Parmi les 28 artistes sélectionnés, Mark Lanctôt suggère le travail du compositeur navajo Raven Chacon. L'Amérindien de l'Arizona vient présenter still life no2, une oeuvre musicale contemporaine que les visiteurs découvriront au moyen d'écouteurs.

Également, le travail photographique de Dana Claxton, une Autochtone hunkpapa lakota sioux qui a déjà fait l'objet d'une exposition au Musée des beaux-arts du Canada (MBAC) et qui jouit d'une belle réputation au Canada et sur la scène internationale.

«On pourra voir la totalité de The Mustang Suite, une oeuvre de Dana Claxton prêtée par le MBAC», précise Tania Willard, artiste autochtone et co-commissaire de l'exposition. Il s'agit d'une série de photos de membres d'une famille lakota avec comme fil conducteur la couleur rouge, sacrée chez les Lakota.

On avait vu, au printemps dernier, sa splendide robe de papier clore l'exposition Porter son identité - La collection Premiers Peuples au Musée McCord. L'artiste anishinaabe Maria Hupfield sera également présente au MACM avec une nouvelle oeuvre, précise Tania Willard.

Artistes du street art, l'Haida Corey Bulpitt et l'Ojibway Larissa Healey (Gurl23) feront une démonstration des liens qui unissent graffiti et art autochtone.

«Les murales de Corey Bulpitt sont stupéfiantes, dit Tania Willard. J'ai été envoûtée par ses oeuvres créées dans les rues de Vancouver. Son travail représente vraiment cette transition entre l'art que les autochtones ont, bec et ongles, cherché à maintenir en vie et ces nouvelles formes d'art qui se sont adaptées aux nouveaux médiums tels que le graffiti.»

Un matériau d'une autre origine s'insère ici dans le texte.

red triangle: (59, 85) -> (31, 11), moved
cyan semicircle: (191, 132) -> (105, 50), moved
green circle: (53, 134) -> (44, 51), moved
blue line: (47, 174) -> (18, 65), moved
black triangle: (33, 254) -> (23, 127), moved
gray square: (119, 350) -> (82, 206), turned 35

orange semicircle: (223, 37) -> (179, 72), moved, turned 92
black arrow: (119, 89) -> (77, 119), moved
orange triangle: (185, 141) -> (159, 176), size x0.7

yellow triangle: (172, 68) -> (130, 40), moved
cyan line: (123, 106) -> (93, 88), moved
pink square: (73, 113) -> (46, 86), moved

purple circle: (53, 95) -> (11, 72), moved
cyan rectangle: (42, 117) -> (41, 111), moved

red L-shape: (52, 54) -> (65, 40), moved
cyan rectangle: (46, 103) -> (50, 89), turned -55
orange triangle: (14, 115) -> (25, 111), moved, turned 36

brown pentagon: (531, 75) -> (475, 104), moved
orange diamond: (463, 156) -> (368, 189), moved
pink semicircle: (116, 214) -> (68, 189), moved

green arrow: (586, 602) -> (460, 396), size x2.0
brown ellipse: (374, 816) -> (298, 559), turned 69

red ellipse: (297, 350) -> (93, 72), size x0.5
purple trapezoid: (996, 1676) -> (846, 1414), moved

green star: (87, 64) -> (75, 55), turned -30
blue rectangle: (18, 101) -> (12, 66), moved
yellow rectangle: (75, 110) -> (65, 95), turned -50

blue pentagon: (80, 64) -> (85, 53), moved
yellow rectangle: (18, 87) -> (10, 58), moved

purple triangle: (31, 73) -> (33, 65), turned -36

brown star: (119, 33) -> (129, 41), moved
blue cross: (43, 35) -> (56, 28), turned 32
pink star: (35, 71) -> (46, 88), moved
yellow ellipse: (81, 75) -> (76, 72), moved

Basé maintenant à Montréal, Sonny Assu, de la nation we wai kai (Colombie-Britannique), présentera aussi une installation. Tout comme Duane Linklater, le vidéaste cri de l'Ontario qui vient de remporter cette semaine le prix Sobey de cette année et qui aura deux oeuvres au musée.

«Il y a des gens qui seront là comme madeskimo, dont on va entendre parler encore dans les années à venir, à la fois sur la scène des arts visuels et sur la scène musicale, ajoute Mark Lanctôt. C'est un artiste vraiment intéressant.»

Nicholas Galanin, l'artiste Tlingit/Aleut établi en Alaska, présentait des sculptures magnifiques au Musée des beaux-arts du Canada, l'été dernier, lors de l'exposition Sakahán. Il sera à Montréal avec une double production vidéo dans laquelle des danseurs s'expriment en combinant musique traditionnelle autochtone et danse contemporaine ou musique contemporaine et danse autochtone.

«La projection de Nicholas Galanin qui s'appelle Tsu Heidei Shugaxtutaan Part 1 and Part 2 évoque les thèmes de cette exposition, dit Tania Willard. Le passé et le présent, nos ancêtres, la vie moderne et les rencontres fécondes qui surgissent de tout ça.»

«Nicholas vient de gagner une bourse importante aux États-Unis, ajoute Mark Lanctôt. Il présente une vidéo vraiment sublime. C'est un peu la richesse de cette exposition, soit de présenter des pratiques tous azimuts et vraiment intéressantes.»

Beat Nation: art, hip-hop et culture autochtone, du 17 octobre au 5 janvier au MACM.